Saturday, August 11, 2007

The Color and the Shape (Reissue)
- Foo Fighters
by Daniel Michael Alleva


When The Color and the Shape was release in the Spring of 1997, Dave Grohl's post-Nirvana vehicle had already received moderate success with their self-titled debut. But on the first record, Grohl played virtually every part. So The Colour and the Shape would be the first Foo Fighters record to be recorded with what was previously only the touring band - Germs/Nirvana guitarist Pat Smear, and Sunny Day Real Estate refugees Nate Mendel and William Goldsmith. Goldsmith would be gone before the record would even see the light of day, with Grohl re-recording the album replacing himself over Goldsmith's parts.

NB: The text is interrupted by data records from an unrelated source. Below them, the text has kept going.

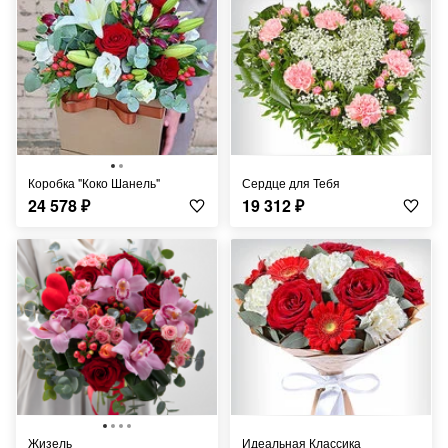
Коробка "Коко Шанель"
Сердце для Тебя
24 578
₽
19 312
₽
Жизель
Идеальная Классика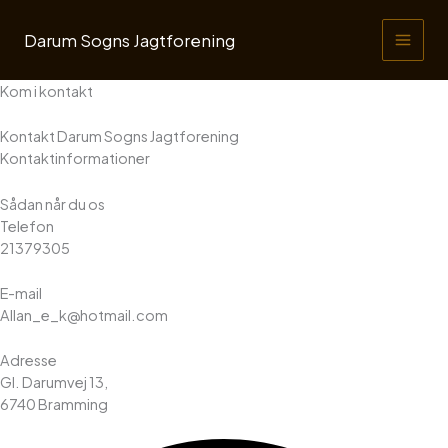
Gå
til
Darum Sogns Jagtforening
indholdet
Kom i kontakt
Kontakt Darum Sogns Jagtforening
Kontaktinformationer
Sådan når du os
Telefon
21379305
E-mail
Allan_e_k@hotmail.com
Adresse
Gl. Darumvej 13,
6740 Bramming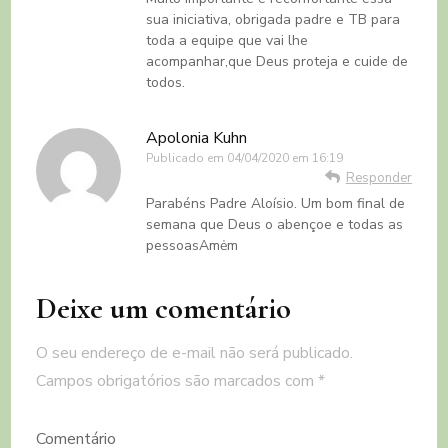
sua iniciativa, obrigada padre e TB para
toda a equipe que vai lhe
acompanhar,que Deus proteja e cuide de
todos.
Apolonia Kuhn
Publicado em
04/04/2020 em 16:19
Responder
Parabéns Padre Aloísio. Um bom final de
semana que Deus o abençoe e todas as
pessoasAmėm
Deixe um comentário
O seu endereço de e-mail não será publicado.
Campos obrigatórios são marcados com
*
Comentário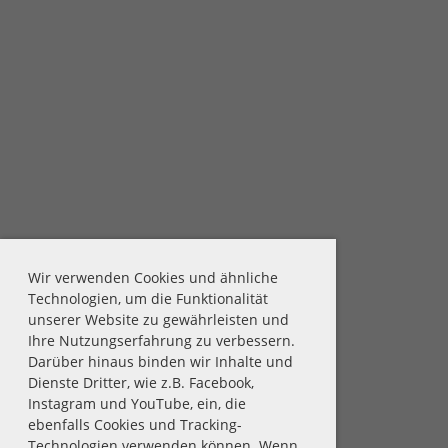
Wir verwenden Cookies und ähnliche
Technologien, um die Funktionalität
unserer Website zu gewährleisten und
Ihre Nutzungserfahrung zu verbessern.
Darüber hinaus binden wir Inhalte und
Dienste Dritter, wie z.B. Facebook,
Instagram und YouTube, ein, die
ebenfalls Cookies und Tracking-
Technologien verwenden können. Wenn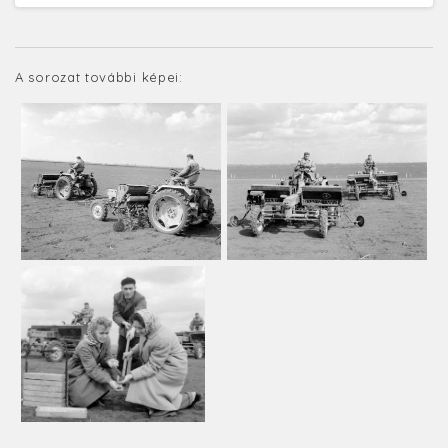
A sorozat további képei:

And the album itself would document Grohl's divorce from Nirvana photographer, Jennifer Youngblood.

It's important to note that the Spring of '97 was the first time that America seemed somewhat recovered from the hangover of Grunge. People had died. Bands had broke up. Teenagers were no longer teens. Still, nothing really changed, other than it felt really good to be free of all of it. So when "Monkey Wrench" hit the airwaves as the first single from the record, with it's catchy hook and blow-out finale, everything Grohl had experienced, everything he held dear which had not gone for the best, from the day they found Kurt Cobain dead to the day he signed divorce papers, was put to bed for the last time.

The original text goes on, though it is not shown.